*Data*.
⁂
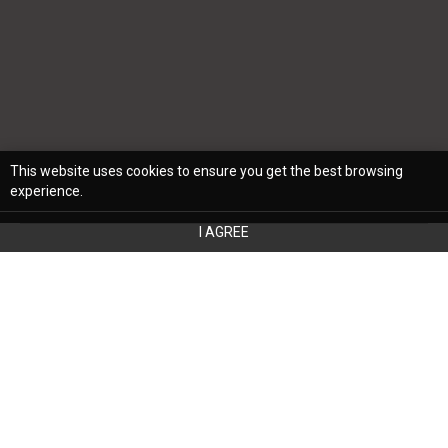
This website uses cookies to ensure you get the best browsing
experience.
I AGREE
Summer may still be very much in full swing
in some parts of the United States, but in
many spots, cooler temperatures have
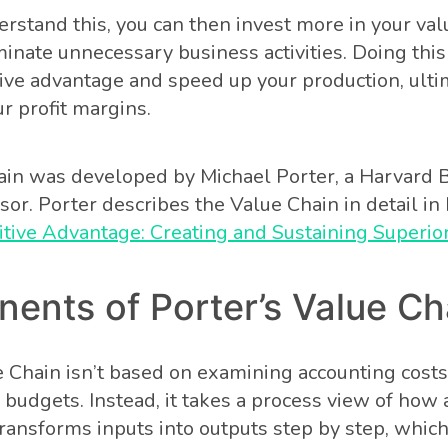
rstand this, you can then invest more in your val
minate unnecessary business activities. Doing thi
ive advantage and speed up your production, ulti
r profit margins.
in was developed by Michael Porter, a Harvard 
sor. Porter describes the Value Chain in detail in
tive Advantage: Creating and Sustaining Superi
ents of Porter’s Value Ch
e Chain isn’t based on examining accounting cost
budgets. Instead, it takes a process view of how 
transforms inputs into outputs step by step, whic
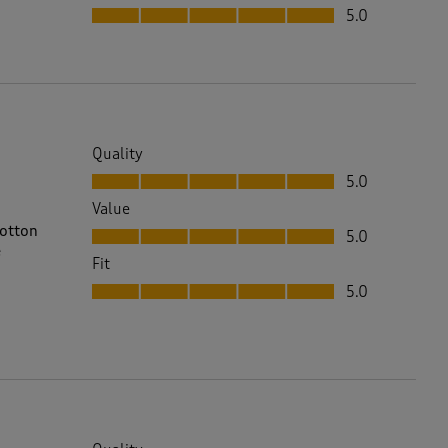
Fit, 5.0 out of 5
5.0
Quality
Quality, 5.0 out of 5
5.0
Value
Value, 5.0 out of 5
cotton
5.0
e
Fit
Fit, 5.0 out of 5
5.0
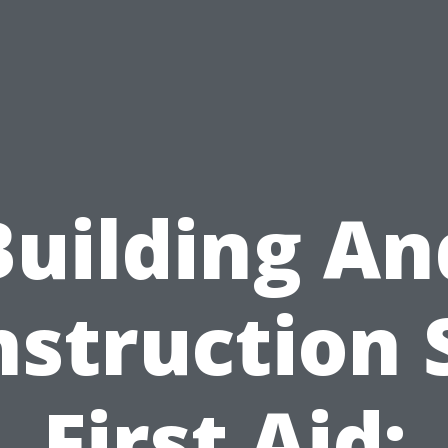
Building An
struction 
First Aid:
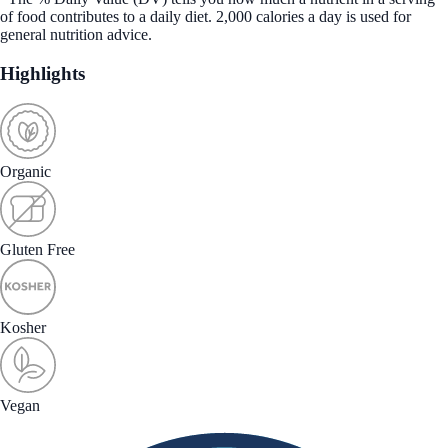
of food contributes to a daily diet. 2,000 calories a day is used for
general nutrition advice.
Highlights
Organic
Gluten Free
Kosher
Vegan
⁂
*What needs to be done*. When you output the listing, reproduce it exactly but drop its pictures.

*Expected answer*.
This website uses cookies to ensure you get the best browsing
experience.
I AGREE
Summer may still be very much in full swing
in some parts of the United States, but in
many spots, cooler temperatures have
rstand this, you can then invest more in your val
minate unnecessary business activities. Doing thi
ive advantage and speed up your production, ulti
r profit margins.
in was developed by Michael Porter, a Harvard 
sor. Porter describes the Value Chain in detail in
tive Advantage: Creating and Sustaining Superi
ents of Porter’s Value Ch
e Chain isn’t based on examining accounting cost
budgets. Instead, it takes a process view of how 
transforms inputs into outputs step by step, whic
Fit, 5.0 out of 5
5.0
Quality
Quality, 5.0 out of 5
5.0
Value
Value, 5.0 out of 5
cotton
5.0
e
Fit
Fit, 5.0 out of 5
5.0
Building An
struction 
First Aid:
of food contributes to a daily diet. 2,000 calories a day is used for
general nutrition advice.
Highlights
Organic
Gluten Free
Kosher
Vegan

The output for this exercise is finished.